I'd also suggest checking his nails - if they're too long that could be related, because long nails can either get tugged more easily while they're running, or they can curl under the foot and dig into the pad. 

What kind of wheel does he have? This happens even with wheels with flat surfaces, but if the wheel is made of wire, that would definitely be the problem. A wheel that's flat but with ridges, like a Comfort Wheel, can also be rough on their feet, but isn't dangerous the way a wire wheel is.


----------



## MurE (Aug 29, 2011)

Yikes, that is so scary!
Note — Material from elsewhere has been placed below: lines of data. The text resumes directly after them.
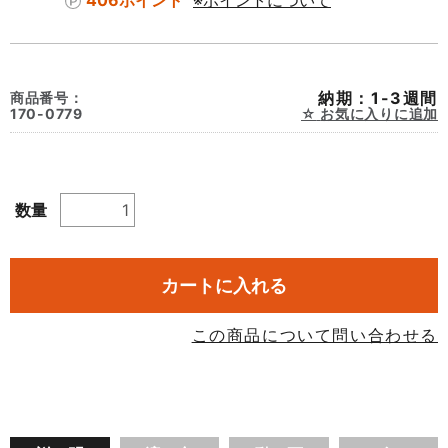
406ポイント
※ポイントについて
納期：1-3週間
商品番号：
170-0779
お気に入りに追加
数量
カートに入れる
この商品について問い合わせる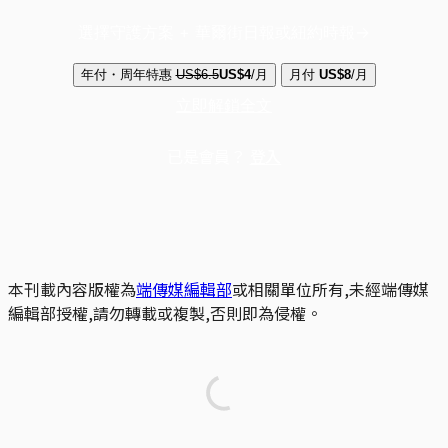
選擇守護方案 + 華爾街日報或紐約時報
年付・周年特惠
US$6.5
US$4
/月
月付
US$8
/月
立即解鎖全文
已是會員？
登入
本刊載內容版權為
端傳媒編輯部
或相關單位所有,未經端傳媒
編輯部授權,請勿轉載或複製,否則即為侵權。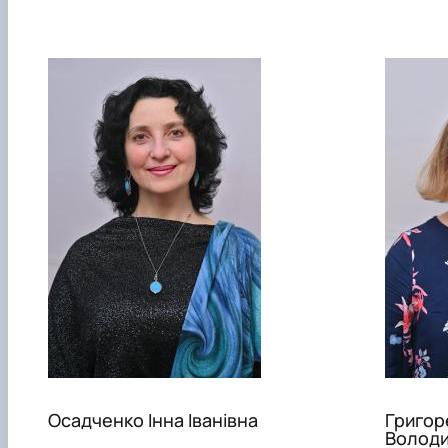
Осадченко Інна Іванівна
Григор
Володи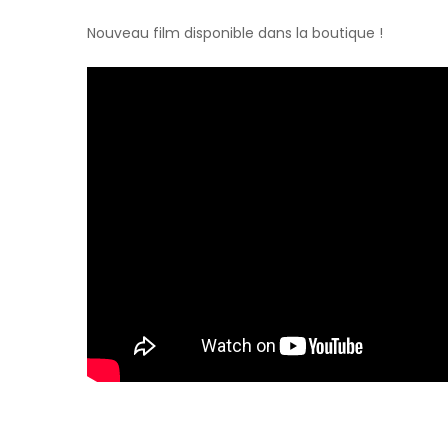
Nouveau film disponible dans la boutique !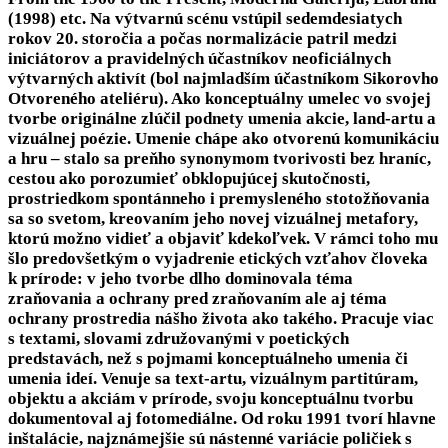
(1998) etc. Na výtvarnú scénu vstúpil sedemdesiatych
rokov 20. storočia a počas normalizácie patril medzi
iniciátorov a pravidelných účastníkov neoficiálnych
výtvarných aktivít (bol najmladším účastníkom Sikorovho
Otvoreného ateliéru). Ako konceptuálny umelec vo svojej
tvorbe originálne zlúčil podnety umenia akcie, land-artu a
vizuálnej poézie. Umenie chápe ako otvorenú komunikáciu
a hru – stalo sa preňho synonymom tvorivosti bez hraníc,
cestou ako porozumieť obklopujúcej skutočnosti,
prostriedkom spontánneho i premysleného stotožňovania
sa so svetom, kreovaním jeho novej vizuálnej metafory,
ktorú možno vidieť a objaviť kdekoľvek. V rámci toho mu
šlo predovšetkým o vyjadrenie etických vzťahov človeka
k prírode: v jeho tvorbe dlho dominovala téma
zraňovania a ochrany pred zraňovaním ale aj téma
ochrany prostredia nášho života ako takého. Pracuje viac
s textami, slovami združovanými v poetických
predstavách, než s pojmami konceptuálneho umenia či
umenia ideí. Venuje sa text-artu, vizuálnym partitúram,
objektu a akciám v prírode, svoju konceptuálnu tvorbu
dokumentoval aj fotomediálne. Od roku 1991 tvorí hlavne
inštalácie, najznámejšie sú nástenné variácie poličiek s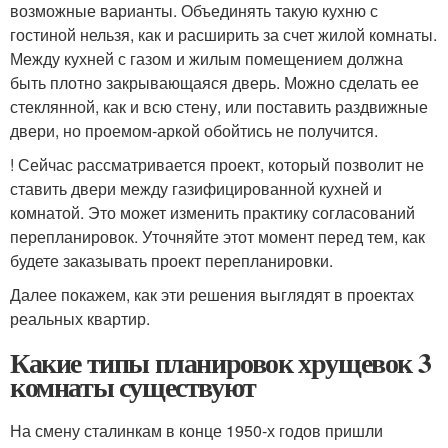
возможные варианты. Объединять такую кухню с
гостиной нельзя, как и расширить за счет жилой комнаты.
Между кухней с газом и жилым помещением должна
быть плотно закрывающаяся дверь. Можно сделать ее
стеклянной, как и всю стену, или поставить раздвижные
двери, но проемом-аркой обойтись не получится.
! Сейчас рассматривается проект, который позволит не
ставить двери между газифицированной кухней и
комнатой. Это может изменить практику согласований
перепланировок. Уточняйте этот момент перед тем, как
будете заказывать проект перепланировки.
Далее покажем, как эти решения выглядят в проектах
реальных квартир.
Какие типы планировок хрущевок 3
комнаты существуют
На смену сталинкам в конце 1950-х годов пришли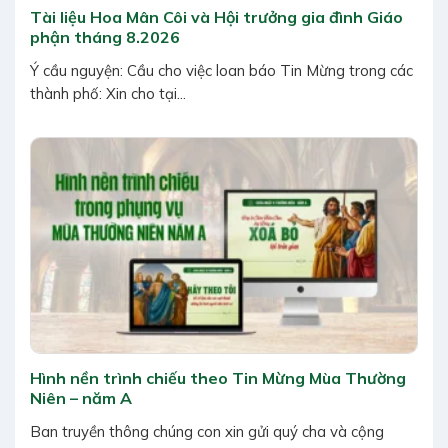
Tài liệu Hoa Mân Côi và Hội trưởng gia đình Giáo
phận tháng 8.2026
Ý cầu nguyện: Cầu cho việc loan báo Tin Mừng trong các
thành phố: Xin cho tại...
Hình nền trình chiếu theo Tin Mừng Mùa Thường
Niên – năm A
Ban truyền thông chúng con xin gửi quý cha và cộng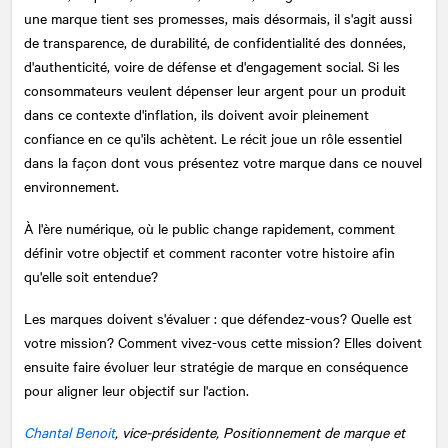
une marque tient ses promesses, mais désormais, il s'agit aussi
de transparence, de durabilité, de confidentialité des données,
d'authenticité, voire de défense et d'engagement social. Si les
consommateurs veulent dépenser leur argent pour un produit
dans ce contexte d'inflation, ils doivent avoir pleinement
confiance en ce qu'ils achètent. Le récit joue un rôle essentiel
dans la façon dont vous présentez votre marque dans ce nouvel
environnement.
À l'ère numérique, où le public change rapidement, comment
définir votre objectif et comment raconter votre histoire afin
qu'elle soit entendue?
Les marques doivent s'évaluer : que défendez-vous? Quelle est
votre mission? Comment vivez-vous cette mission? Elles doivent
ensuite faire évoluer leur stratégie de marque en conséquence
pour aligner leur objectif sur l'action.
Chantal Benoit
, vice-présidente, Positionnement de marque et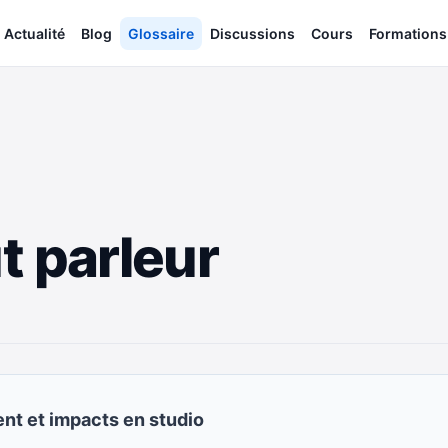
Actualité
Blog
Glossaire
Discussions
Cours
Formations
t parleur
nt et impacts en studio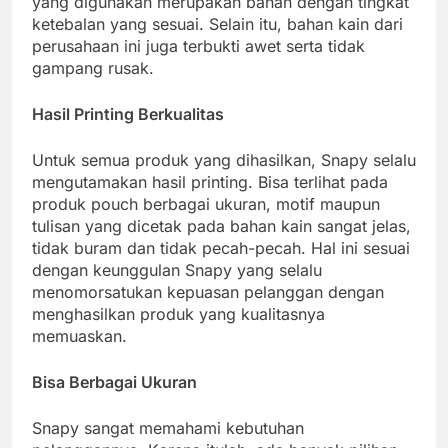
yang digunakan merupakan bahan dengan tingkat
ketebalan yang sesuai. Selain itu, bahan kain dari
perusahaan ini juga terbukti awet serta tidak
gampang rusak.
Hasil Printing Berkualitas
Untuk semua produk yang dihasilkan, Snapy selalu
mengutamakan hasil printing. Bisa terlihat pada
produk pouch berbagai ukuran, motif maupun
tulisan yang dicetak pada bahan kain sangat jelas,
tidak buram dan tidak pecah-pecah. Hal ini sesuai
dengan keunggulan Snapy yang selalu
menomorsatukan kepuasan pelanggan dengan
menghasilkan produk yang kualitasnya
memuaskan.
Bisa Berbagai Ukuran
Snapy sangat memahami kebutuhan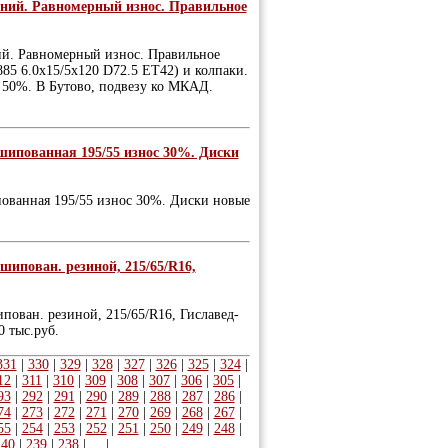
дений. Равномерный износ. Правильное
ний. Равномерный износ. Правильное
885 6.0x15/5x120 D72.5 ET42) и колпаки.
е 50%. В Бутово, подвезу ко МКАД.
 шипованная 195/55 износ 30%. Диски
пованная 195/55 износ 30%. Диски новые
. шипован. резиной, 215/65/R16,
ипован. резиной, 215/65/R16, Гиславед-
0 тыс.руб.
331
|
330
|
329
|
328
|
327
|
326
|
325
|
324
|
12
|
311
|
310
|
309
|
308
|
307
|
306
|
305
|
93
|
292
|
291
|
290
|
289
|
288
|
287
|
286
|
74
|
273
|
272
|
271
|
270
|
269
|
268
|
267
|
55
|
254
|
253
|
252
|
251
|
250
|
249
|
248
|
240
|
239
|
238
|
...
|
Maybe have a peek around to see if there is anything in the cage that could be sharp or broken. The aluminum trays that some owners keep under the wheel can sometimes tear and create a sharp edge, plastic edges can sometimes be sharp, paper can cause paper cuts, chloroplast edges, wire ends... 

I had a hamster that once bled to death. The scene was horrific. I had noticed tiny drops of blood one day, but I couldn't figure out where it was coming from plus it stopped happening. But one day, I came home and the hamster was just lying dead in a pile of bloody tissues. On examination, it turned out that there was a wound under the base of her tail. I think she had a fight with her daughter and the daughter bit her tail. The wound must have sort of healed, but maybe they had another fight or something... sigh.


----------



## fairywinged (May 15, 2012)

I am sorry for your hamster but I would be cautious of telling an extreme story like that to a new hedgehog owner. Personally that freaked me out and I am not even the one experiencing this. but if I was it would cause more anxiety and worry. I have heard of alot of hedgehogs running so much they cut their feet I would personally do a body check on my hedgehog make sure there are no series wounds then continue to do what she did. if after several days yours still seeing blood or if the rate of blood increases then take him to the vet. I do agree that you should check the things in his cage and see if there is something wrong. I hope your hedgehog gets better. And please note that I do not have my hedgehog yet she comes home in about two weeks, but I have raised animals scorpions, lizard, lots of fish  rabbits, goats, cows, pigs, cats, dogs, birds, and helped with exotic animals. Again I personally would take his wheel out do a body check and keep his feet clean to avoid an infection and then just keep an eye on him.


----------



## Immortalia (Jan 24, 2009)

Agreed the hamster story is a bit extreme. Probably did wonders to freak the op even more. 

Check the feet again tonight. You'll probably find nothing because feet wounds heal very fast. If your hedgie is a very avid runner, you may want to give a bit of supervised wheel time. (by supervised I mean put the wheel in for an hour, then check feet and take wheel out, or leave in for another hour if you'll still be up and feet look ok)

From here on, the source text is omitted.